▶ **Activity**: Search the listing below for the word "mais" and copy each line where it appears.

[Opening Task material section]

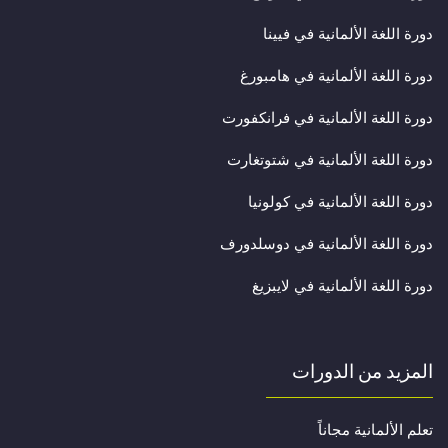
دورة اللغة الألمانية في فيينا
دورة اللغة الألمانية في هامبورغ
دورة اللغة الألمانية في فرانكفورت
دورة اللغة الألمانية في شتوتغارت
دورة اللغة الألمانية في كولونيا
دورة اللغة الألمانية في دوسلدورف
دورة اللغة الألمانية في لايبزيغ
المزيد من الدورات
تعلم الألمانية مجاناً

[Closing Task material section]
[Opening Task material section]

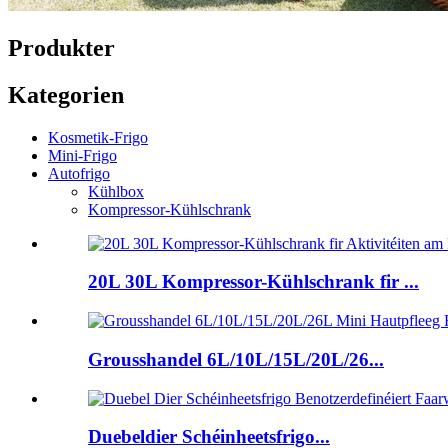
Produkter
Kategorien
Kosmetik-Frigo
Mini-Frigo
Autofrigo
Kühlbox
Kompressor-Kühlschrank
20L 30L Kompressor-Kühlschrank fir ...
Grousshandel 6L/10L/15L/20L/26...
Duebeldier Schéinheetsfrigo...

[Closing Task material section]
[Opening Task material section]

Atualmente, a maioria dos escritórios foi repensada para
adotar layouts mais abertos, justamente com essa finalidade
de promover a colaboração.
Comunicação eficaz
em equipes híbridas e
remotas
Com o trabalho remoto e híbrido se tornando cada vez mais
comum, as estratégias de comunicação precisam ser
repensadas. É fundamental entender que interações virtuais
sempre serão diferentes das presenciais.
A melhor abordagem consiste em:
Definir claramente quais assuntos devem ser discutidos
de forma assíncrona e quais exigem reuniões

[Closing Task material section]

▶ **Answer below**:
adotar layouts mais abertos, justamente com essa finalidade
Com o trabalho remoto e híbrido se tornando cada vez mais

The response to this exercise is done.